#### RECORDS SUPPLIED

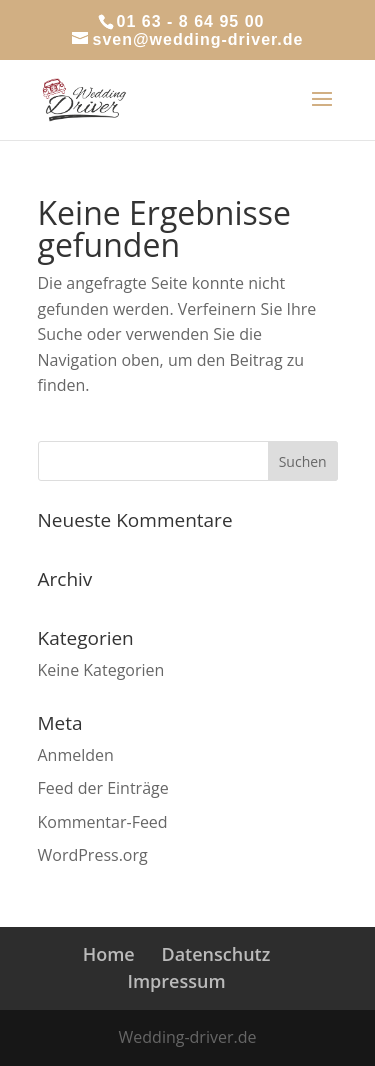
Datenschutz (215, 954)
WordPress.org (93, 855)
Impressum (176, 981)
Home (109, 954)
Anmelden (76, 755)
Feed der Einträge (103, 788)
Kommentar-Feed (103, 822)
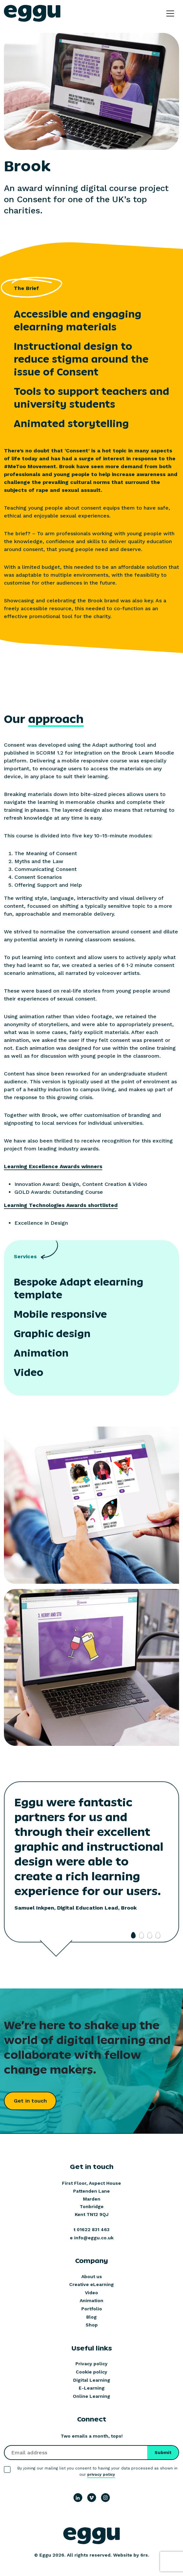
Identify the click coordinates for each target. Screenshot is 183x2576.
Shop (92, 2324)
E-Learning (92, 2388)
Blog (91, 2317)
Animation (91, 2300)
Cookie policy (91, 2371)
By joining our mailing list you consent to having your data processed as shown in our (97, 2472)
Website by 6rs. (131, 2555)
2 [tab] (141, 1935)
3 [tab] (149, 1935)
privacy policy (101, 2474)
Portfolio (91, 2308)
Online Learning (91, 2396)
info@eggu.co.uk (93, 2237)
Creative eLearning (91, 2284)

########

> [PROBLEM TO SOLVE]:
Taking the entries above, copy word for word the lines from the one with "WordPress.org (93, 855)" up to and including the one with "Cookie policy (91, 2371)", without any picture.

> [TASK RESULT]:
WordPress.org (93, 855)
Impressum (176, 981)
Home (109, 954)
Anmelden (76, 755)
Feed der Einträge (103, 788)
Kommentar-Feed (103, 822)
Identify the click coordinates for each target. Screenshot is 183x2576.
Shop (92, 2324)
E-Learning (92, 2388)
Blog (91, 2317)
Animation (91, 2300)
Cookie policy (91, 2371)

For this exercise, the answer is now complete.